Dürre – Ökonomen erwarten keinen Teuerungsschub

Die Rekorddürre wird nach Einschätzung von mehreren Ökonomen keinen Teuerungsschub in Österreich auslösen. “In der Summe sehe ich derzeit nicht das große Inflationsszenario auf uns zukommen”, sagte IHS-Ökonom Sebastian Koch am Mittwoch im APA-Gespräch. Punktuell könne es zu moderaten Preisanstiegen kommen, etwa bei Gemüse, Obst und verarbeiteten Lebensmitteln.
Auch dürrebedingte Preisrückgänge gibt es: Weil es wegen der Trockenheit zu wenig Grünschnitt und andere Futtermittel gibt, kommt es bei Rindern zu vermehrten Schlachtungen. Das Überangebot lasse die Rinderfleischpreise sinken, so der IHS-Ökonom. Bei Schweine- und Hühnerfleisch sowie Eiern könne es wegen der Futtermittelknappheit aber zu Preissteigerungen kommen. Ein mittelfristiges Szenario für einen Inflationsschub sieht der Experte dennoch: Wenn das Klimaphänomen El Niño heuer und nächstes Jahr weltweit zu Dürre führe, dann werde das “problematisch” für die globale Lebensmittelversorgung.

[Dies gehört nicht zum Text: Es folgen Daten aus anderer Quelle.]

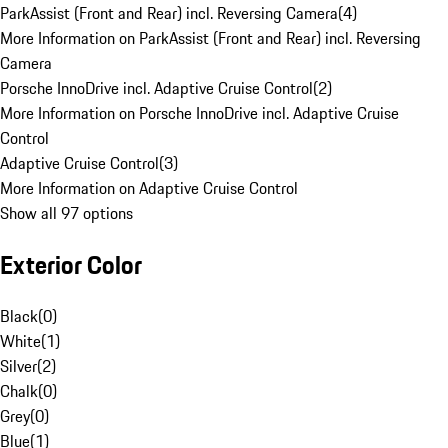
ParkAssist (Front and Rear) incl. Reversing Camera
(
4
)
More Information on ParkAssist (Front and Rear) incl. Reversing
Camera
Porsche InnoDrive incl. Adaptive Cruise Control
(
2
)
More Information on Porsche InnoDrive incl. Adaptive Cruise
Control
Adaptive Cruise Control
(
3
)
More Information on Adaptive Cruise Control
Show all 97 options
Exterior Color
Black
(
0
)
White
(
1
)
Silver
(
2
)
Chalk
(
0
)
Grey
(
0
)
Blue
(
1
)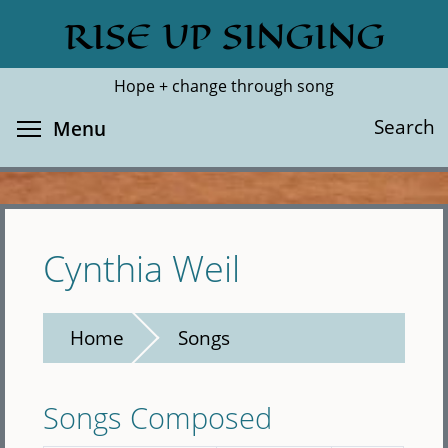
Skip
RISE UP SINGING
Search
Cl
to
main
Hope + change through song
content
Toggle menu visibility
Search
Menu
Cynthia Weil
Home
Songs
Songs Composed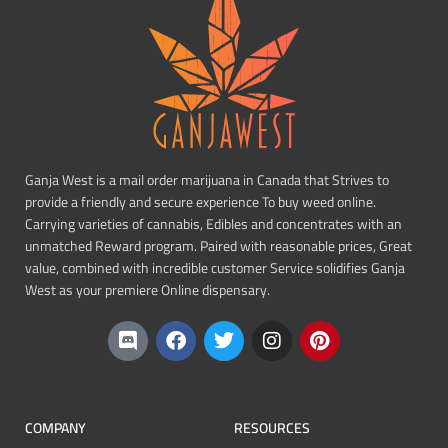
Ganja West is a mail order marijuana in Canada that Strives to
provide a friendly and secure experience To buy weed online.
Carrying varieties of cannabis, Edibles and concentrates with an
unmatched Reward program. Paired with reasonable prices, Great
value, combined with incredible customer Service solidifies Ganja
West as your premiere Online dispensary.
COMPANY
RESOURCES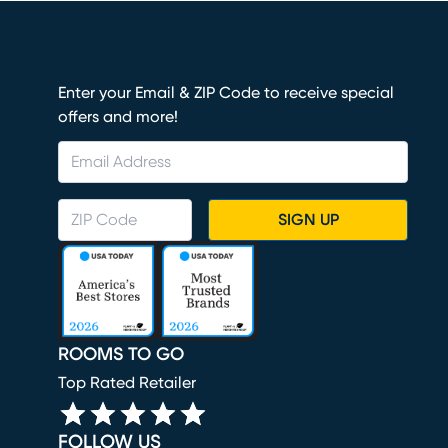
Enter your Email & ZIP Code to receive special
offers and more!
SIGN UP
ROOMS TO GO
Top Rated Retailer
FOLLOW US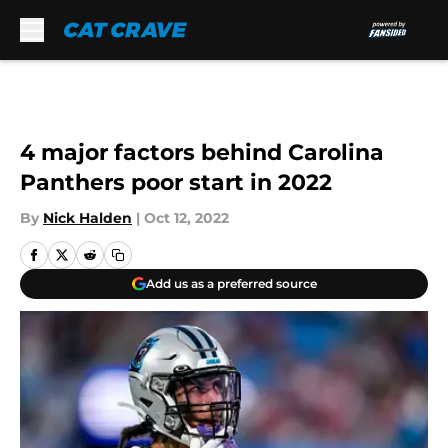
Skip to main content
4 major factors behind Carolina
Panthers poor start in 2022
By
Nick Halden
|
Oct 12, 2022
Add us as a preferred source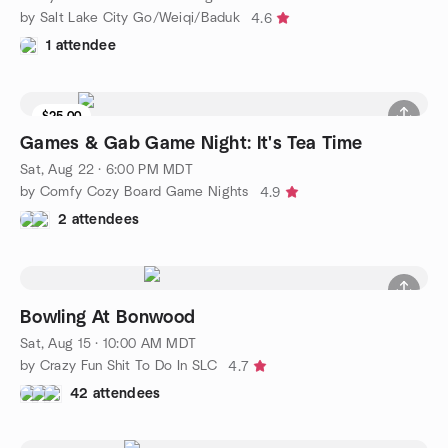
by Salt Lake City Go/Weiqi/Baduk
4.6
1 attendee
$25.00
8 seats left
Games & Gab Game Night: It's Tea Time
Sat, Aug 22 · 6:00 PM MDT
by Comfy Cozy Board Game Nights
4.9
2 attendees
Bowling At Bonwood
Sat, Aug 15 · 10:00 AM MDT
by Crazy Fun Shit To Do In SLC
4.7
42 attendees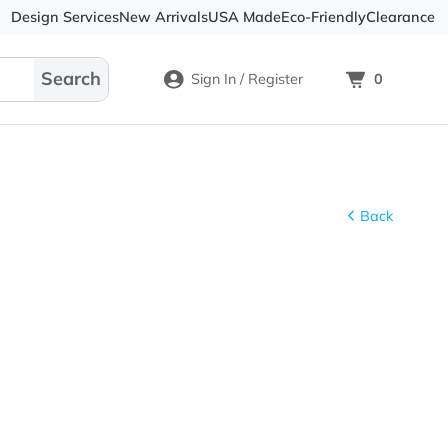
Design Services
New Arrivals
USA Made
Eco-
Sign In / Register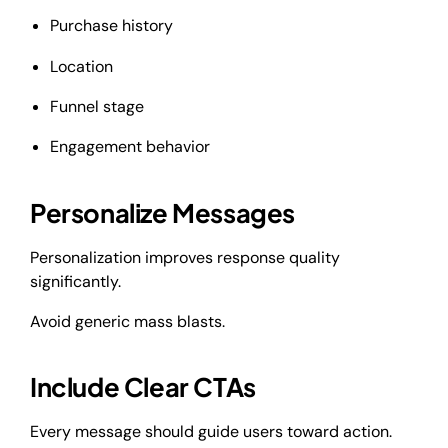
Purchase history
Location
Funnel stage
Engagement behavior
Personalize Messages
Personalization improves response quality
significantly.
Avoid generic mass blasts.
Include Clear CTAs
Every message should guide users toward action.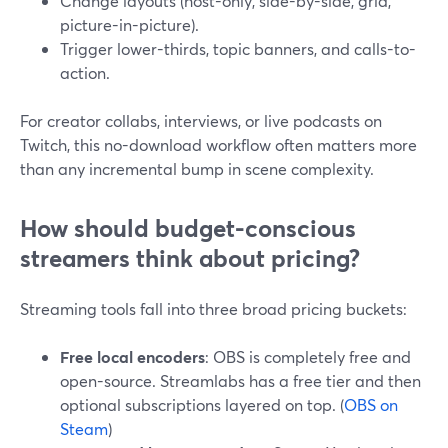
Change layouts (host-only, side-by-side, grid,
picture-in-picture).
Trigger lower-thirds, topic banners, and calls-to-
action.
For creator collabs, interviews, or live podcasts on
Twitch, this no-download workflow often matters more
than any incremental bump in scene complexity.
How should budget-conscious
streamers think about pricing?
Streaming tools fall into three broad pricing buckets:
Free local encoders
: OBS is completely free and
open-source. Streamlabs has a free tier and then
optional subscriptions layered on top. (
OBS on
Steam
)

Mehrwertsteuersenkung dämpft Lebensmittelpreise seit Juli
In Österreich lag die Inflationsrate im Juli laut Schnellschätzung der Statistik Austria bei 2,7 Prozent, die Preise für Nahrungsmittel, Tabak und Alkohol waren um 0,1 Prozent niedriger als ein Jahr zuvor. Die Senkung der Mehrwertsteuer auf ausgewählte Grundnahrungsmittel von zehn Prozent auf 4,9 Prozent seit 1. Juli dämpfte die Nahrungsmittelpreise maßgeblich. Wifo-Ökonom Josef Baumgartner erwartet sich durch die Dürre und den Iran-Krieg (u. a. Öl, Düngemittel) einen Anstieg der Lebensmittelpreise im Herbst und Winter von über 2 Prozent. Gleichzeitig dämpfe die Mehrwertsteuersenkung als Basiseffekt die Nahrungsmittelpreise bis Juni 2027, sagte Baumgartner zur APA. Bei Frischgemüse und Obst gebe es durch die Dürre schon einen Preisanstieg, bei verarbeiteten Lebensmitteln würden die Preise erst später steigen, weil Lebensmittelhersteller über längere Lieferverträge und Lagerbestände verfügen.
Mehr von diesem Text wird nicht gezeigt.